|Year : 2016 | Volume
| Issue : 1 | Page : 103-108
Can pure accelerated radiotherapy given as six fractions weekly be an option in locally advanced carcinoma cervix: Results of a prospective randomized phase III trial
Mukesh Sharma1, Swaroop Revannasiddaiah2, Manish Gupta1, Rajeev K Seam1, Manoj K Gupta1, Madhup Rastogi3
1 Department of Radiotherapy, Regional Cancer Centre, Indira Gandhi Medical College, Shimla, Himachal Pradesh, India
2 Department of Radiation Oncology, Swami Rama Cancer Hospital and Research Institute, Government Medical College, Haldwani, Nainital, Uttarakhand, India
3 Radiation Oncology, Dr. Ram Manohar Lohia Institute of Medical Sciences, Lucknow, Uttar Pradesh, India
|Date of Web Publication||13-Apr-2016|
Department of Radiotherapy, Regional Cancer Centre, Indira Gandhi Medical College, Shimla - 171 001, Himachal Pradesh
Source of Support: None, Conflict of Interest: None
Context: Concurrent chemoradiation is presently the standard of care in locally advanced malignancy of the cervix uteri. But accelerated radiotherapy regimes have not been investigated much.
Aims: We conducted a randomized trial to compare the results of pure accelerated radiotherapy given as six fractions weekly to standard chemoradiotherapy in locally advanced carcinoma cervix patients.
Settings and Design: This was a prospective, phase III trial in which 106 patients of locally advanced (stage II and III) carcinoma cervix were randomized into two arms.

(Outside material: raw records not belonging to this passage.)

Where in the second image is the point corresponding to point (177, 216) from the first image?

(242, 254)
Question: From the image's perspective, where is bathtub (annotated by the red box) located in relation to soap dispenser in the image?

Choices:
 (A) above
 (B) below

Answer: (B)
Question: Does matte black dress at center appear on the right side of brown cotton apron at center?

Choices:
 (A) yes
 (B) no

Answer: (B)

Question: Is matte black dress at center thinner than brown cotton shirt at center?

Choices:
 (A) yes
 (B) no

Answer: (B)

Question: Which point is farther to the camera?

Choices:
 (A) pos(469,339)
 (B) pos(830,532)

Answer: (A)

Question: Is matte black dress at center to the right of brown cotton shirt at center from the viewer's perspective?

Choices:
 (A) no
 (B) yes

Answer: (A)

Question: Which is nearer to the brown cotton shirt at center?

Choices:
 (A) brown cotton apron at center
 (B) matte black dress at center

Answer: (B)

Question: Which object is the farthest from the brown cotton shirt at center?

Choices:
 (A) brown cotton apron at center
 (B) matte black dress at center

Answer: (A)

Subjects and Methods: The study arm (ART) received 50 Gy accelerated radiotherapy in 25 fractions, six fractions weekly; while control (CRT) arm was treated with concurrent chemoradiation 50 Gy in 25 fractions with weekly injection cisplatin. This was followed by intracavitary brachytherapy (ICBT; total dose of 85 Gy to point A) in both the arms. Fifty-one patients completed treatment in the ART arm and 50 patients in the CRT arm. In these patients, response to treatment, toxicity, and overall survival (OS) and disease-free survival (DFS) were compared between both the arms.
Statistical Analysis Used: Survival analysis was done using Kaplan.Meier estimates, logrank test was used to compare differences, while proportions were compared using the Fisher's t-test.

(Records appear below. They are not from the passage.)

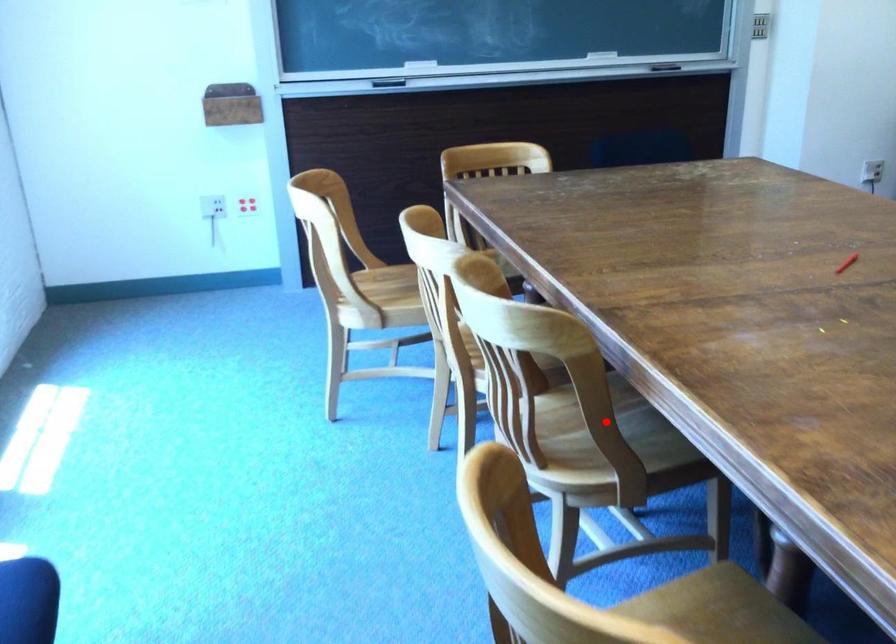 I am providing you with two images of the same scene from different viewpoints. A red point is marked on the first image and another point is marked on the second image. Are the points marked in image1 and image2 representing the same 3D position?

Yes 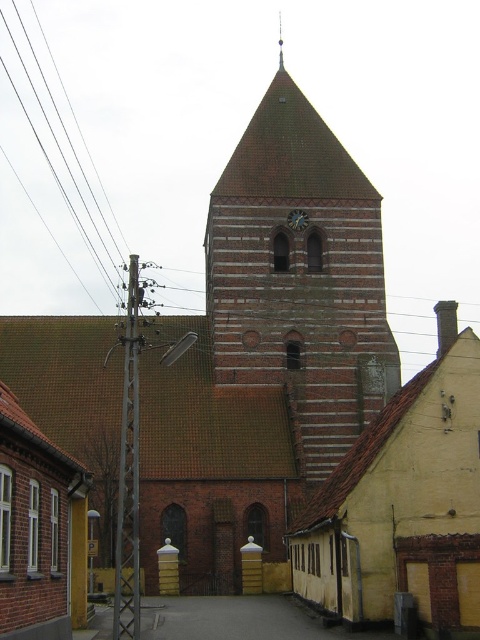 Between brown brick tower at center and matte brown clock at center, which one has less height?

With less height is matte brown clock at center.

Does point (297, 384) come in front of point (300, 221)?

Yes, point (297, 384) is in front of point (300, 221).

Between point (393, 349) and point (291, 228), which one is positioned in front?

Point (393, 349)

Find the location of a particular element. Image resolution: width=480 pixels, height=640 pixels. brown brick tower at center is located at coordinates (300, 276).

Can you confirm if brown brick tower at center is positioned to the left of metallic gray pole at left?

No, brown brick tower at center is not to the left of metallic gray pole at left.

Does point (305, 294) come farther from viewer compared to point (136, 285)?

Yes.

The image size is (480, 640). I want to click on brown brick tower at center, so click(300, 276).

Between metallic gray pole at left and matte brown clock at center, which one appears on the right side from the viewer's perspective?

Positioned to the right is matte brown clock at center.

Which is in front, point (137, 307) or point (290, 212)?

Point (137, 307) is more forward.

Who is more forward, (127, 484) or (304, 227)?

Point (127, 484) is more forward.

Identify the location of metallic gray pole at left. (129, 474). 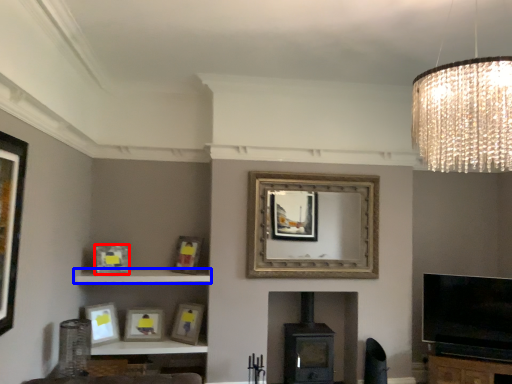 Question: Among these objects, which one is nearest to the camera, picture frame (highlighted by a red box) or shelf (highlighted by a blue box)?

Choices:
 (A) picture frame
 (B) shelf

Answer: (B) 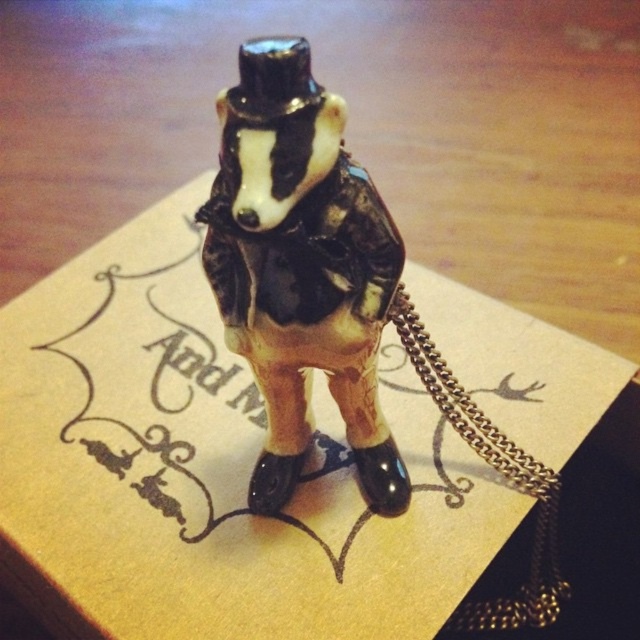 You are designing a display case for a miniature collection. The display case has a height limit of 5 cm. You have a porcelain badger at center and a gold chain at lower right. Based on their sizes, which item will exceed the height limit if placed vertically?

The porcelain badger at center is larger in size than the gold chain at lower right. Since the display case has a height limit of 5 cm, the porcelain badger at center may exceed the height limit, while the gold chain at lower right is smaller and likely within the limit.

You are a jeweler examining a pendant. You see the porcelain badger at center and the gold chain at lower right. Which object is placed above the other?

The porcelain badger at center is positioned over gold chain at lower right.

Results: At a median follow.up of 36. months there was no difference between the two arms in terms of OS. (61 vs 62%,P = 0.9009) as well as DFS. (60 vs 64%,P = 0.6411)
Conclusions: Accelerated radiotherapy given as six fractions per week is an effective alternative to concomitant chemoradiation in locally advanced carcinoma cervix and has shown lesser toxicities in our study.

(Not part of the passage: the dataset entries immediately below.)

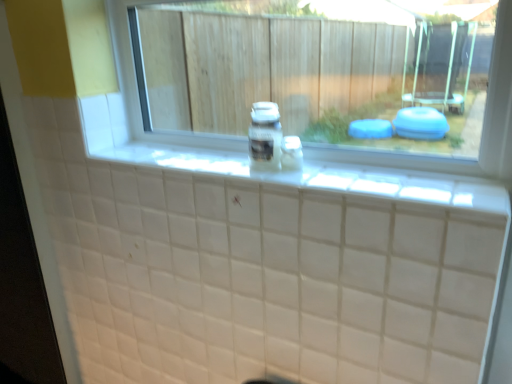 Question: Does point (118, 51) appear closer or farther from the camera than point (271, 144)?

Choices:
 (A) closer
 (B) farther

Answer: (B)

Question: From a real-world perspective, is transparent glass window at center above or below clear plastic bottle at center?

Choices:
 (A) above
 (B) below

Answer: (A)

Question: Based on their relative distances, which object is farther from the clear plastic bottle at center?

Choices:
 (A) transparent glass window at center
 (B) white tile ledge at center

Answer: (A)

Question: Considering the real-world distances, which object is closest to the clear plastic bottle at center?

Choices:
 (A) transparent glass window at center
 (B) white tile ledge at center

Answer: (B) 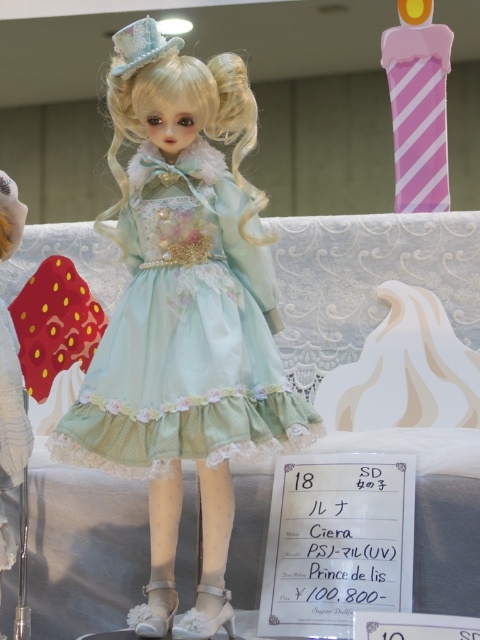 You are an interior designer planning to place a new sofa in a room. The existing sofa has the satin light blue dress at center positioned on it. Where should you place the new sofa so that it aligns with the existing one?

The existing sofa has the satin light blue dress at center positioned at point 2D location at point (186, 333). Therefore, the new sofa should be placed at the same coordinates to maintain alignment.

You are an interior designer arranging a living room. You have a doll wearing a white lace dress at left and a pink striped candle at upper right. Which object is placed higher in the scene?

The pink striped candle at upper right is positioned higher than the white lace dress at left.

Keywords: Accelerated, cervix, chemoradiation, effective, locally advanced, radiotherapy, six fractions per week
|How to cite this article:|
Sharma M, Revannasiddaiah S, Gupta M, Seam RK, Gupta MK, Rastogi M. Can pure accelerated radiotherapy given as six fractions weekly be an option in locally advanced carcinoma cervix: Results of a prospective randomized phase III trial. J Can Res Ther 2016;12:103-8
|How to cite this URL:|
Sharma M, Revannasiddaiah S, Gupta M, Seam RK, Gupta MK, Rastogi M. Can pure accelerated radiotherapy given as six fractions weekly be an option in locally advanced carcinoma cervix: Results of a prospective randomized phase III trial. J Can Res Ther [serial online] 2016 [cited 2021 Jun 22];12:103-8. Available from: https://www.cancerjournal.net/text.asp?2016/12/1/103/148676
| > Introduction|| |
Cancer of the cervix has undergone crucial transitions, both in incidence and in treatment in the recent times. Recent estimates place cervix as the fourth most common cause of cancer in the fairer sex with 266,000 deaths worldwide as of 2012. India (responsibly!!) shares more than one-fifth of the total cancer burden. The reason is primarily the inability to provide screening services to its burgeoning population. In this context it becomes imperative to take measures to alleviate the distress of those suffering from this illness.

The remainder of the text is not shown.